In short, although designers of the Internet cleverly split the network layer (IP) from transport layer (TCP/UDP) to allow different transports for users with different QoS requirements, in reality — propelled by actions of multitude of a-bit-less-clever developers — the Internet stack have gradually fossilised, until, by now, there is no realistic chance of any new L4 protocol gaining considerable traction.

The process of fossilisation of the Internet stack seems to proceed even further. Gradually, HTTP traffic is becoming dominant (consider, for example, moving from traditional SMTP-based emailing to gmail) and at some point it can possibly turn any non-HTTP protocol into persona non grata in the Internet world.

Even further: With advance of WebSockets we now have a full-blown transport protocol, an equivalent to TCP, on top of HTTP!

And it's unlikely that that will be the end of the story.

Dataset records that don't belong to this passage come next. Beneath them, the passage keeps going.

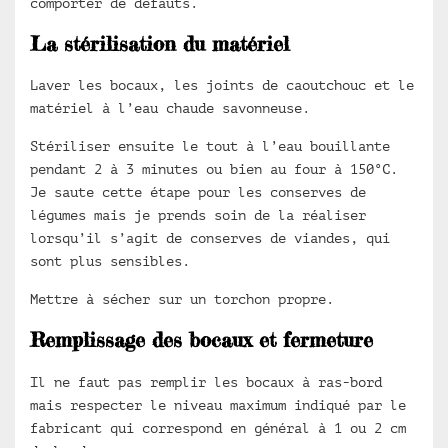
comporter de défauts.
La stérilisation du matériel
Laver les bocaux, les joints de caoutchouc et le
matériel à l’eau chaude savonneuse.
Stériliser ensuite le tout à l’eau bouillante
pendant 2 à 3 minutes ou bien au four à 150°C.
Je saute cette étape pour les conserves de
légumes mais je prends soin de la réaliser
lorsqu’il s’agit de conserves de viandes, qui
sont plus sensibles.
Mettre à sécher sur un torchon propre.
Remplissage des bocaux et fermeture
Il ne faut pas remplir les bocaux à ras-bord
mais respecter le niveau maximum indiqué par le
fabricant qui correspond en général à 1 ou 2 cm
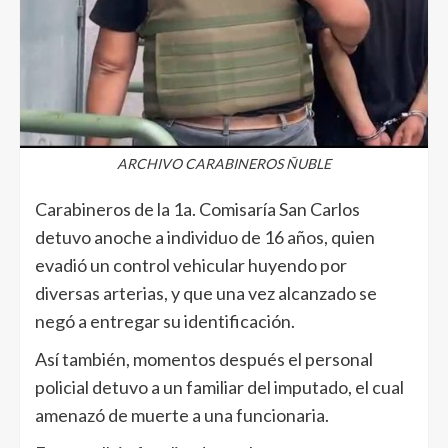
ARCHIVO CARABINEROS ÑUBLE
Carabineros de la 1a. Comisaría San Carlos
detuvo anoche a individuo de 16 años, quien
evadió un control vehicular huyendo por
diversas arterias, y que una vez alcanzado se
negó a entregar su identificación.
Así también, momentos después el personal
policial detuvo a un familiar del imputado, el cual
amenazó de muerte a una funcionaria.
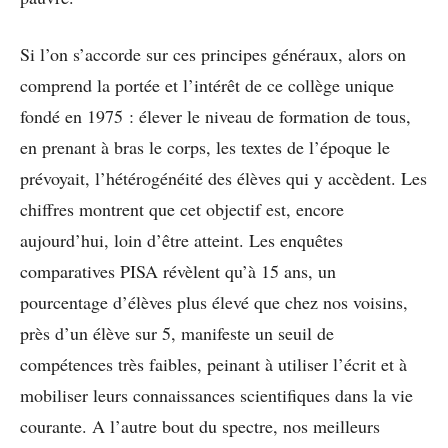
Si l’on s’accorde sur ces principes généraux, alors on
comprend la portée et l’intérêt de ce collège unique
fondé en 1975 : élever le niveau de formation de tous,
en prenant à bras le corps, les textes de l’époque le
prévoyait, l’hétérogénéité des élèves qui y accèdent. Les
chiffres montrent que cet objectif est, encore
aujourd’hui, loin d’être atteint. Les enquêtes
comparatives PISA révèlent qu’à 15 ans, un
pourcentage d’élèves plus élevé que chez nos voisins,
près d’un élève sur 5, manifeste un seuil de
compétences très faibles, peinant à utiliser l’écrit et à
mobiliser leurs connaissances scientifiques dans la vie
courante. A l’autre bout du spectre, nos meilleurs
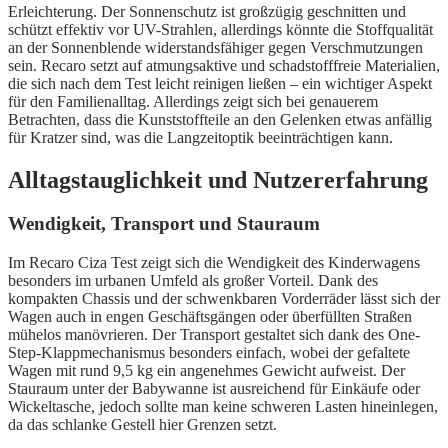
Erleichterung. Der Sonnenschutz ist großzügig geschnitten und
schützt effektiv vor UV-Strahlen, allerdings könnte die Stoffqualität
an der Sonnenblende widerstandsfähiger gegen Verschmutzungen
sein. Recaro setzt auf atmungsaktive und schadstofffreie Materialien,
die sich nach dem Test leicht reinigen ließen – ein wichtiger Aspekt
für den Familienalltag. Allerdings zeigt sich bei genauerem
Betrachten, dass die Kunststoffteile an den Gelenken etwas anfällig
für Kratzer sind, was die Langzeitoptik beeinträchtigen kann.
Alltagstauglichkeit und Nutzererfahrung
Wendigkeit, Transport und Stauraum
Im Recaro Ciza Test zeigt sich die Wendigkeit des Kinderwagens
besonders im urbanen Umfeld als großer Vorteil. Dank des
kompakten Chassis und der schwenkbaren Vorderräder lässt sich der
Wagen auch in engen Geschäftsgängen oder überfüllten Straßen
mühelos manövrieren. Der Transport gestaltet sich dank des One-
Step-Klappmechanismus besonders einfach, wobei der gefaltete
Wagen mit rund 9,5 kg ein angenehmes Gewicht aufweist. Der
Stauraum unter der Babywanne ist ausreichend für Einkäufe oder
Wickeltasche, jedoch sollte man keine schweren Lasten hineinlegen,
da das schlanke Gestell hier Grenzen setzt.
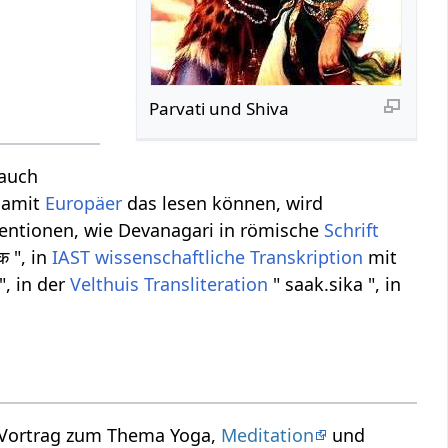
Parvati und Shiva
 auch
Damit
Europäer
das lesen können, wird
ventionen, wie Devanagari in römische
Schrift
क ", in
IAST
wissenschaftliche Transkription
mit
", in der
Velthuis
Transliteration
" saak.sika ", in
n Vortrag zum Thema Yoga,
Meditation
und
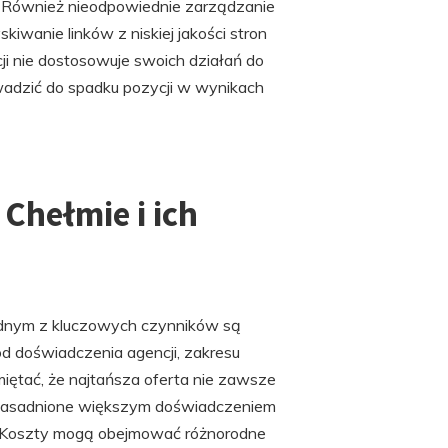
. Również nieodpowiednie zarządzanie
iwanie linków z niskiej jakości stron
ji nie dostosowuje swoich działań do
adzić do spadku pozycji w wynikach
Chełmie i ich
ednym z kluczowych czynników są
od doświadczenia agencji, zakresu
miętać, że najtańsza oferta nie zawsze
uzasadnione większym doświadczeniem
w. Koszty mogą obejmować różnorodne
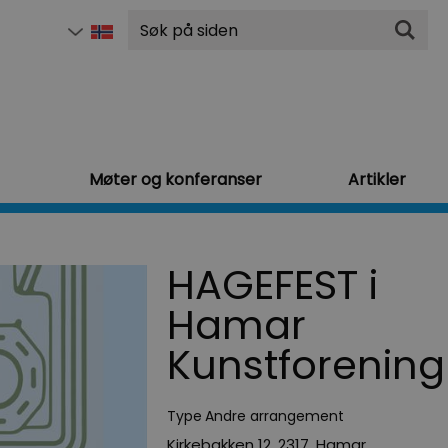
Søk
Møter og konferanser
Artikler
HAGEFEST i
Hamar
Kunstforening
Type
Andre arrangement
Kirkebakken 12
,
2317
,
Hamar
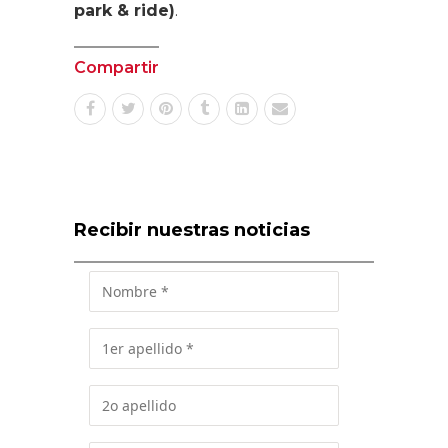
park & ​​ride)
.
Compartir
Recibir nuestras noticias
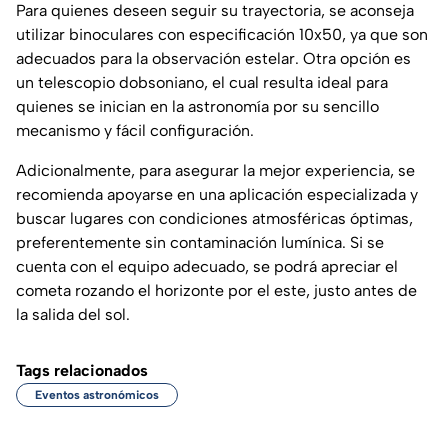
Para quienes deseen seguir su trayectoria, se aconseja
utilizar binoculares con especificación 10x50, ya que son
adecuados para la observación estelar. Otra opción es
un telescopio dobsoniano, el cual resulta ideal para
quienes se inician en la astronomía por su sencillo
mecanismo y fácil configuración.
Adicionalmente, para asegurar la mejor experiencia, se
recomienda apoyarse en una aplicación especializada y
buscar lugares con condiciones atmosféricas óptimas,
preferentemente sin contaminación lumínica. Si se
cuenta con el equipo adecuado, se podrá apreciar el
cometa rozando el horizonte por el este, justo antes de
la salida del sol.
Tags relacionados
Eventos astronómicos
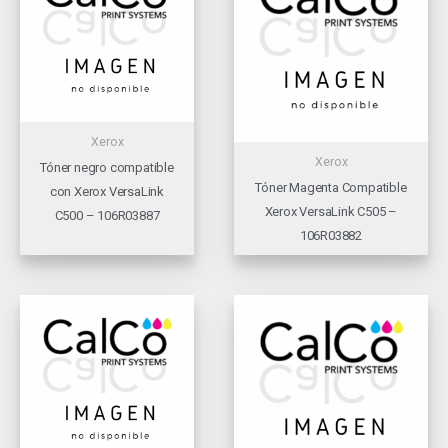
Xerox
Xerox
Tóner negro compatible
Tóner Magenta Compatible
con Xerox VersaLink
Xerox VersaLink C505 –
C500 – 106R03887
106R03882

So, while re-implementing TCP functionality on top of TCP may seem like a silly engineering solution when you look at it with narrow mindset, once you accept that Internet stack is formed by layers of gradually fossilising protocols, it may actually be the correct solution, one that takes political reality into consideration as well as technical details.

And hopefully, at some point, when everbody have already migrated to some future TCP-on-top-of-TCP-on-top-of-TCP-on-top-of-TCP-on-top-of-TCP protocol, we can create a shotcut and get rid of those good-for-nothing intermediate layers.

April 24th, 2013